[WHAT YOU ARE ASKED TO DO]
There is one span to output from the data below: the lines starting at the line with "falecido (a) ou de quem está" and ending at the line with "e outras questões". Output it exactly, ends included, nothing more.

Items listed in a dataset
+===+

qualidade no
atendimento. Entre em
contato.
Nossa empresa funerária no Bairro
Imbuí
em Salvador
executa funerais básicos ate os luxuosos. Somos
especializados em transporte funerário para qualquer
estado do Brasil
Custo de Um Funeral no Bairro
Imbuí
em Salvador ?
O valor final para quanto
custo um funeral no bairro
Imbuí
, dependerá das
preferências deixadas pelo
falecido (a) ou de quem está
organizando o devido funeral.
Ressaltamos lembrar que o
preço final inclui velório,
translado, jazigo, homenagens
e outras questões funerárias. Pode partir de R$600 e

+===+

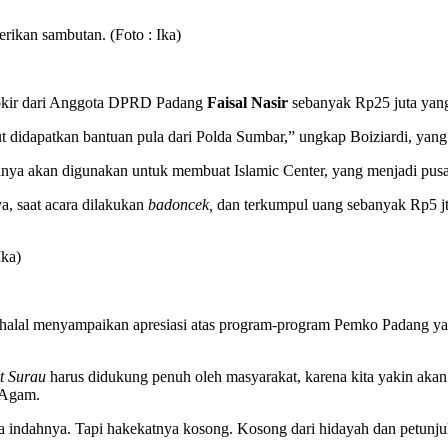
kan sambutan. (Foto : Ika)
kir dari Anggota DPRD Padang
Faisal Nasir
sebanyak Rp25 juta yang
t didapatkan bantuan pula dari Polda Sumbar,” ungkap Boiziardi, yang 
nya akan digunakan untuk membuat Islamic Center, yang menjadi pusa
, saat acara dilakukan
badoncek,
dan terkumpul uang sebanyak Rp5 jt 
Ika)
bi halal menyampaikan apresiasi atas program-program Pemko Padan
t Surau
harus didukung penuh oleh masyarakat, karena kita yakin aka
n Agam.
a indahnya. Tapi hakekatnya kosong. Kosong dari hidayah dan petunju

+===+

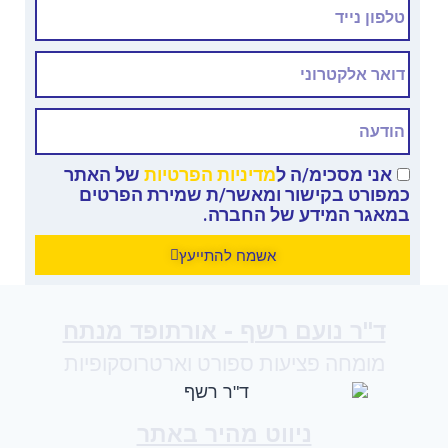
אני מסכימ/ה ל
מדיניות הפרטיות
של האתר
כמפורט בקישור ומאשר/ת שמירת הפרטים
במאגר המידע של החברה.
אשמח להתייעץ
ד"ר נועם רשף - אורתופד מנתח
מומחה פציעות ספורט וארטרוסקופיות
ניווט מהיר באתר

+===+

[RESULT]
falecido (a) ou de quem está
organizando o devido funeral.
Ressaltamos lembrar que o
preço final inclui velório,
translado, jazigo, homenagens
e outras questões funerárias. Pode partir de R$600 e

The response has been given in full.